→ YOUR ASSIGNMENT: Scan the entries below for the word "même". Copy out every line in which it occurs.

[SOURCE DATA Boundary: Start]

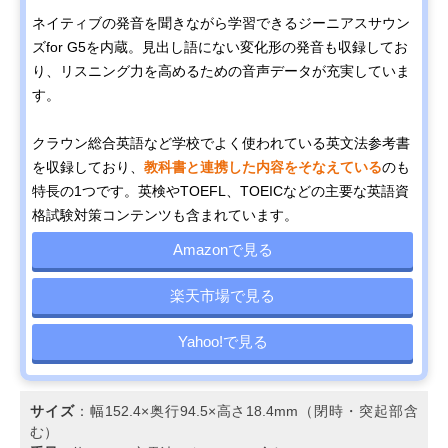
ネイティブの発音を聞きながら学習できるジーニアスサウン
ズfor G5を内蔵。見出し語にない変化形の発音も収録してお
り、リスニング力を高めるための音声データが充実していま
す。
クラウン総合英語など学校でよく使われている英文法参考書
を収録しており、
教科書と連携した内容をそなえている
のも
特長の1つです。英検やTOEFL、TOEICなどの主要な英語資
格試験対策コンテンツも含まれています。
Amazonで見る
楽天市場で見る
Yahoo!で見る
サイズ
：幅152.4×奥行94.5×高さ18.4mm（閉時・突起部含
む）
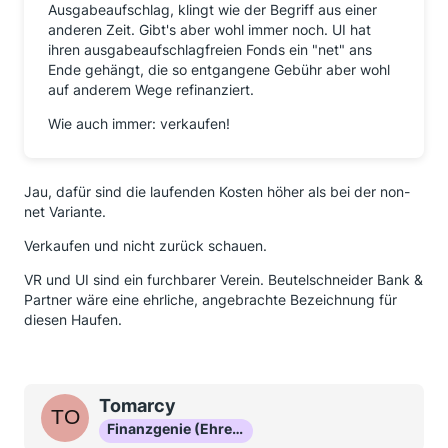
Ausgabeaufschlag, klingt wie der Begriff aus einer
anderen Zeit. Gibt's aber wohl immer noch. UI hat
ihren ausgabeaufschlagfreien Fonds ein "net" ans
Ende gehängt, die so entgangene Gebühr aber wohl
auf anderem Wege refinanziert.
Wie auch immer: verkaufen!
Jau, dafür sind die laufenden Kosten höher als bei der non-
net Variante.
Verkaufen und nicht zurück schauen.
VR und UI sind ein furchbarer Verein. Beutelschneider Bank &
Partner wäre eine ehrliche, angebrachte Bezeichnung für
diesen Haufen.
Tomarcy
Finanzgenie (Ehrenmitglied)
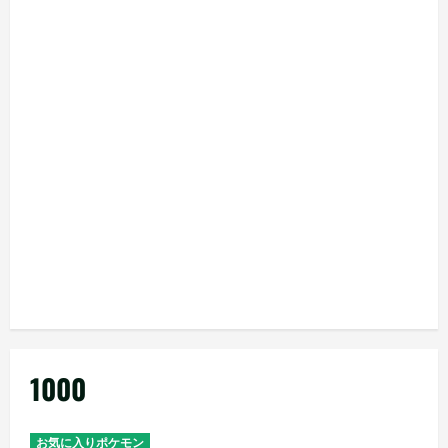
1000
お気に入りポケモン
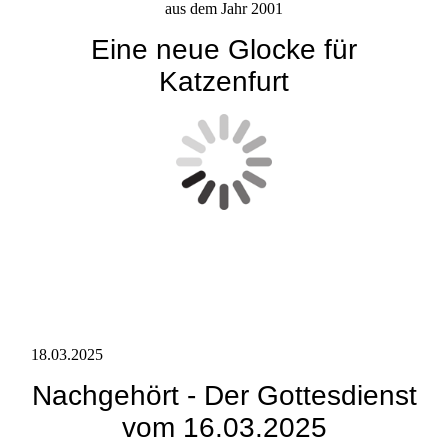
aus dem Jahr 2001
Eine neue Glocke für
Katzenfurt
18.03.2025
Nachgehört - Der Gottesdienst
vom 16.03.2025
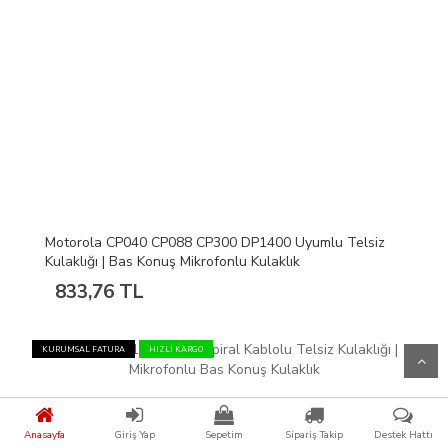
Motorola CP040 CP088 CP300 DP1400 Uyumlu Telsiz
Kulaklığı | Bas Konuş Mikrofonlu Kulaklık
833,76 TL
KURUMSAL FATURA
HIZLI KARGO
Anasayfa
Giriş Yap
Sepetim
Sipariş Takip
Destek Hattı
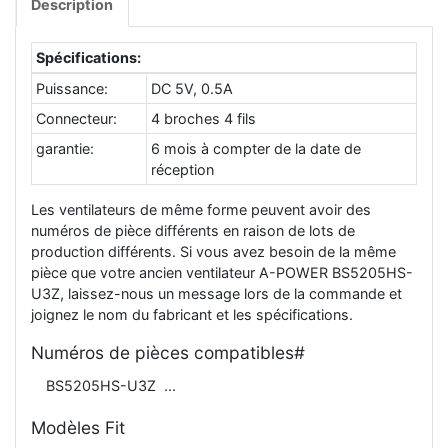
Description
Spécifications:
Puissance:
DC 5V, 0.5A
Connecteur:
4 broches 4 fils
garantie:
6 mois à compter de la date de
réception
Les ventilateurs de même forme peuvent avoir des
numéros de pièce différents en raison de lots de
production différents. Si vous avez besoin de la même
pièce que votre ancien ventilateur A-POWER BS5205HS-
U3Z, laissez-nous un message lors de la commande et
joignez le nom du fabricant et les spécifications.
Numéros de pièces compatibles#
BS5205HS-U3Z
Modèles Fit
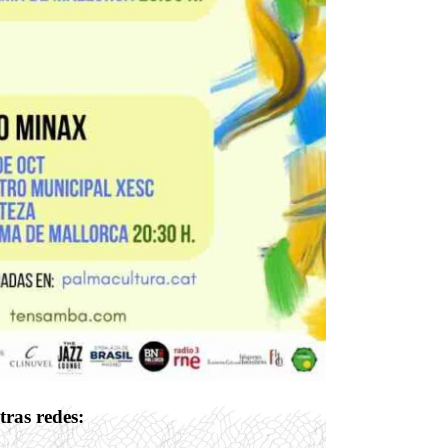
tras redes:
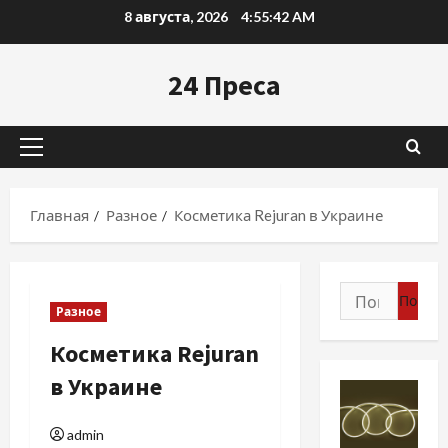
Перейти
8 августа, 2026
4:55:43 AM
к
содержимому
24 Преса
Основное
меню
Главная
Разное
Косметика Rejuran в Украине
Найти:
Разное
Косметика Rejuran
в Украине
admin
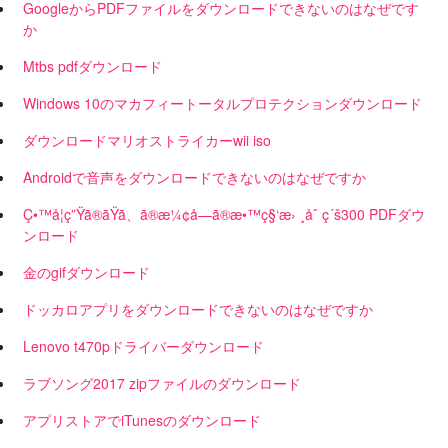
GoogleからPDFファイルをダウンロードできないのはなぜです
か
Mtbs pdfダウンロード
Windows 10のマカフィートータルプロテクションダウンロード
ダウンロードマリオストライカーwii iso
Androidで音声をダウンロードできないのはなぜですか
Ç•™å­¦ç”Ÿã®ãŸã、ã®æ¼¢å­—ã®æ•™ç§‘æ› ¸åˆ ç´š300 PDFダウ
ンロード
金のgifダウンロード
ドッカロアプリをダウンロードできないのはなぜですか
Lenovo t470pドライバーダウンロード
ラブソング2017 zipファイルのダウンロード
アプリストアでiTunesのダウンロード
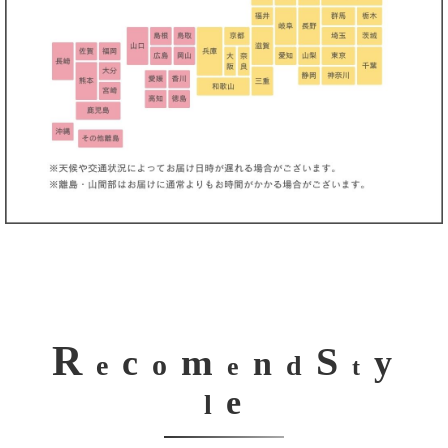
き立てる一着。
R
S
m
c
y
n
o
e
d
e
t
e
l
ンピース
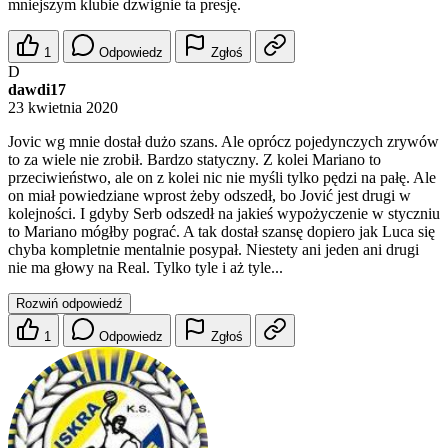
mniejszym klubie dzwignie ta presję.
1
Odpowiedz
Zgłoś
D
dawdi17
23 kwietnia 2020
Jovic wg mnie dostał dużo szans. Ale oprócz pojedynczych zrywów
to za wiele nie zrobił. Bardzo statyczny. Z kolei Mariano to
przeciwieństwo, ale on z kolei nic nie myśli tylko pędzi na pałę. Ale
on miał powiedziane wprost żeby odszedł, bo Jović jest drugi w
kolejności. I gdyby Serb odszedł na jakieś wypożyczenie w styczniu
to Mariano mógłby pograć. A tak dostał szansę dopiero jak Luca się
chyba kompletnie mentalnie posypał. Niestety ani jeden ani drugi
nie ma głowy na Real. Tylko tyle i aż tyle...
Rozwiń odpowiedź
1
Odpowiedz
Zgłoś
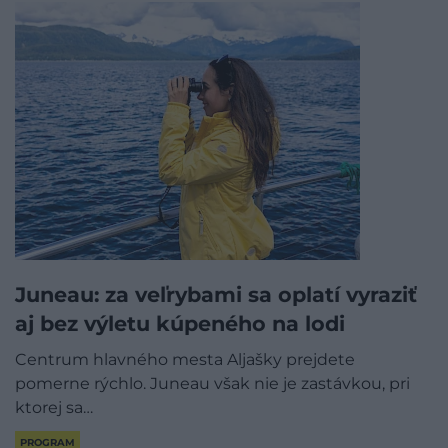
Juneau: za veľrybami sa oplatí vyraziť
aj bez výletu kúpeného na lodi
Centrum hlavného mesta Aljašky prejdete
pomerne rýchlo. Juneau však nie je zastávkou, pri
ktorej sa…
PROGRAM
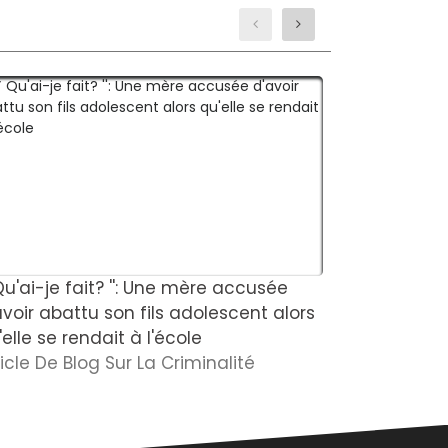
 Qu'ai-je fait? '': Une mère accusée
Le tueur so
avoir abattu son fils adolescent alors
liberté apr
elle se rendait à l'école
démembré u
ticle De Blog Sur La Criminalité
une liaiso
Nouvelles S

[SOURCE DATA Boundary: End]

→ SOLUTION FOR THIS EXERCISE:
Les ventilateurs de même forme peuvent avoir des
production différents. Si vous avez besoin de la même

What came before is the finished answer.